In a preferred embodiment, the barrier layer 30 is approximately 1
mils thick, the substrate 28 is approximately 20 mils thick, and
the flexible circuit 18 is approximately 2 mils thick.
Shown in FIG. 13 is a side elevational view cross-section taken
along line B--B in FIG. 10 showing a portion of the adhesive seal
90, applied to the inner raised wall 54 and wall openings 55, 56,
surrounding the substrate 28 and showing the substrate 28 being
adhesively secured to a central portion of the flexible circuit 18
by the thin adhesive layer 84 on the top surface of the barrier
layer 30 containing the ink channels and vaporization chambers 92
and 94. A portion of the plastic body of the printhead cartridge
10, including raised walls 54 shown in FIGS. 7 and 8, is also
shown.
FIG. 13 also illustrates how ink 88 from the ink reservoir 12 flows
through the central slot 52 formed in the print cartridge 10 and
flows around the edges 86 of the substrate 28 through ink channels
80 into the vaporization chambers 92 and 94. Thin film resistors 96
and 98 are shown within the vaporization chambers 92 and 94,
respectively. When the resistors 96 and 98 are energized, the ink
within the vaporization chambers 92 and 94 are ejected, as
illustrated by the emitted drops of ink 101 and 102.

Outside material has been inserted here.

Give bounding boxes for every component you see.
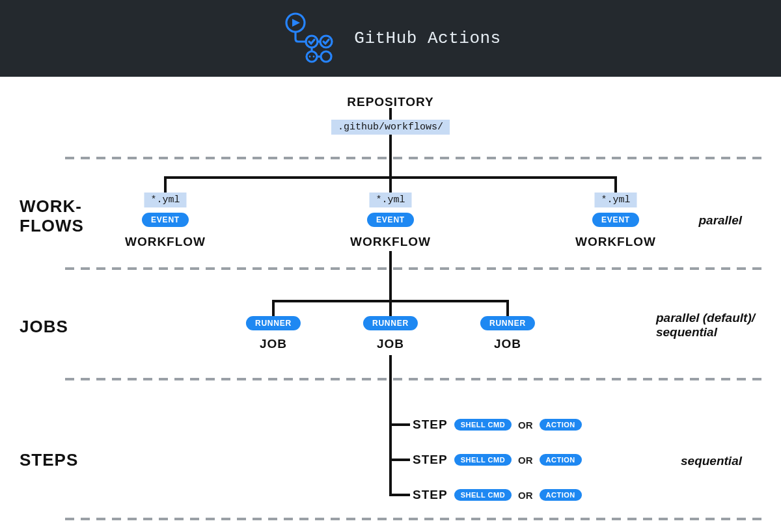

The edge feed feature, where ink flows around the edges 86 of the
substrate 28 and directly into ink channels 80, has a number of
advantages over previous center feed printhead designs which form
an elongated central hole or slot running lengthwise in the
substrate to allow ink to flow into a central manifold and
ultimately to the entrances of ink channels. One advantage is that
the substrate or die 28 width can be made narrower, due to the
absence of the elongated central hole or slot in the substrate. Not
only can the substrate be made narrower, but the length of the edge
feed substrate can be shorter, for the same number of nozzles, than
the center feed substrate due to the substrate structure now being
less prone to cracking or breaking without the central ink feed
hole. This shortening of the substrate 28 enables a shorter
headland 50 in FIG. 8 and, hence, a shorter print cartridge snout.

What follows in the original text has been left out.